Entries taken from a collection

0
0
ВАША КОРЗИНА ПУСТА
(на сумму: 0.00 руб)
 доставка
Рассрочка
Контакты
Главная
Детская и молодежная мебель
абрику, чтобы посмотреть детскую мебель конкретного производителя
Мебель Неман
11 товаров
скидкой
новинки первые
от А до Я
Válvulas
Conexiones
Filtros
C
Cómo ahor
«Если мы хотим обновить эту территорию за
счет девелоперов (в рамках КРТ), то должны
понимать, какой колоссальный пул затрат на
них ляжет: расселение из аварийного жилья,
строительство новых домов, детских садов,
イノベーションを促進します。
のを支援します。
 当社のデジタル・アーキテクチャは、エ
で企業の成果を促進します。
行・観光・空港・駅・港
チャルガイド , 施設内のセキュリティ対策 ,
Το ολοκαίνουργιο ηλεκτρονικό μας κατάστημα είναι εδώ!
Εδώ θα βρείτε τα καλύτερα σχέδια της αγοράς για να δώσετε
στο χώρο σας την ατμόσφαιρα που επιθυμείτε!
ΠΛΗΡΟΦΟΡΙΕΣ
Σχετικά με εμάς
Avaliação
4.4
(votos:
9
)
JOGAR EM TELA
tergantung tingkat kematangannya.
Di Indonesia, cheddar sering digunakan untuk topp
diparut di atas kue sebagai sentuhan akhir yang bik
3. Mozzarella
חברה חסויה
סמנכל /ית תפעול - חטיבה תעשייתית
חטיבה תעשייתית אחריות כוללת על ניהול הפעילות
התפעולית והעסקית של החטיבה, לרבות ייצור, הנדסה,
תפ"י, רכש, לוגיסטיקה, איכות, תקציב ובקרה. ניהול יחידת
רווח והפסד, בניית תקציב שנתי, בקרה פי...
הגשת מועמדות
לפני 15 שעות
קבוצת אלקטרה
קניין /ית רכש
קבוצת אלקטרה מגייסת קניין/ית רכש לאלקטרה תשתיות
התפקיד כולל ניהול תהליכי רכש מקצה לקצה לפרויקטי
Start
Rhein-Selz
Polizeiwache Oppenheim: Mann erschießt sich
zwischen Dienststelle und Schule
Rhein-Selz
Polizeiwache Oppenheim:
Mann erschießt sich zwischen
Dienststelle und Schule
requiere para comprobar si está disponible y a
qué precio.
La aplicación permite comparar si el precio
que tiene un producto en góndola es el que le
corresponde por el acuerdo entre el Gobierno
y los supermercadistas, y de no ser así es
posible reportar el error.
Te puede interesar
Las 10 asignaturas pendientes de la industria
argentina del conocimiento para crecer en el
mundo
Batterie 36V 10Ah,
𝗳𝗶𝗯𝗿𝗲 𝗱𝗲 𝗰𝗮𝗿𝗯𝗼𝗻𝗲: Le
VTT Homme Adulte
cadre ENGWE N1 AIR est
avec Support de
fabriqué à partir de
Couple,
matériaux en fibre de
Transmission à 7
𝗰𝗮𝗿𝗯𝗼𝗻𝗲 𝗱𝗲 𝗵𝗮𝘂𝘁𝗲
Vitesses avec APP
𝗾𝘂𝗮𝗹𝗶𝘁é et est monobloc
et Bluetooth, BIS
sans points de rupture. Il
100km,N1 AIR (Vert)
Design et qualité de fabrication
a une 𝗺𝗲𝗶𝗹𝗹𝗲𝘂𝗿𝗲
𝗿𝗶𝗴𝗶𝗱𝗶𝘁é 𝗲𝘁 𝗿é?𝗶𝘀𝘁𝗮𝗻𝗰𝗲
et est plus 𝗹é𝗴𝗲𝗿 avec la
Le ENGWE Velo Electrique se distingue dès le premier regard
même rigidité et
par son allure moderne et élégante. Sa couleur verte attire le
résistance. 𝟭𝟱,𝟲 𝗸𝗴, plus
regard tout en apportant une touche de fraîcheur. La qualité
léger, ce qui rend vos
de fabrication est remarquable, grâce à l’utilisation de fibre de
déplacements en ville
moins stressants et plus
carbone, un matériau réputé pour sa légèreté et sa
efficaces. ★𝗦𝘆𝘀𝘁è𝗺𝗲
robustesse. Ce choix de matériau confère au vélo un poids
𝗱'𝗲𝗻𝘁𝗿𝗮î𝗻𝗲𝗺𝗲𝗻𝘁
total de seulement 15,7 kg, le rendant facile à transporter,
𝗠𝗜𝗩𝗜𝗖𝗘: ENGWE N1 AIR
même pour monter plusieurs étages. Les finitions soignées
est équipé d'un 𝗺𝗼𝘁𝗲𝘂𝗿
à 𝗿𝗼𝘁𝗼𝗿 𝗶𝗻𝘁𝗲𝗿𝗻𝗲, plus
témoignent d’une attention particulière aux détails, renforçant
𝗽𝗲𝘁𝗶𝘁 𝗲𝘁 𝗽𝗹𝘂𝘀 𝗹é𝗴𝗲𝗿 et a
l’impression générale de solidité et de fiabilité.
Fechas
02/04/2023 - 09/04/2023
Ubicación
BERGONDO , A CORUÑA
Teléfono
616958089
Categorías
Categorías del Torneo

**WHAT TO PRODUCE**: Go through the records above and copy each line where "même" is found.

**RESULT OF THIS EXERCISE**:
même rigidité et
même pour monter plusieurs étages. Les finitions soignées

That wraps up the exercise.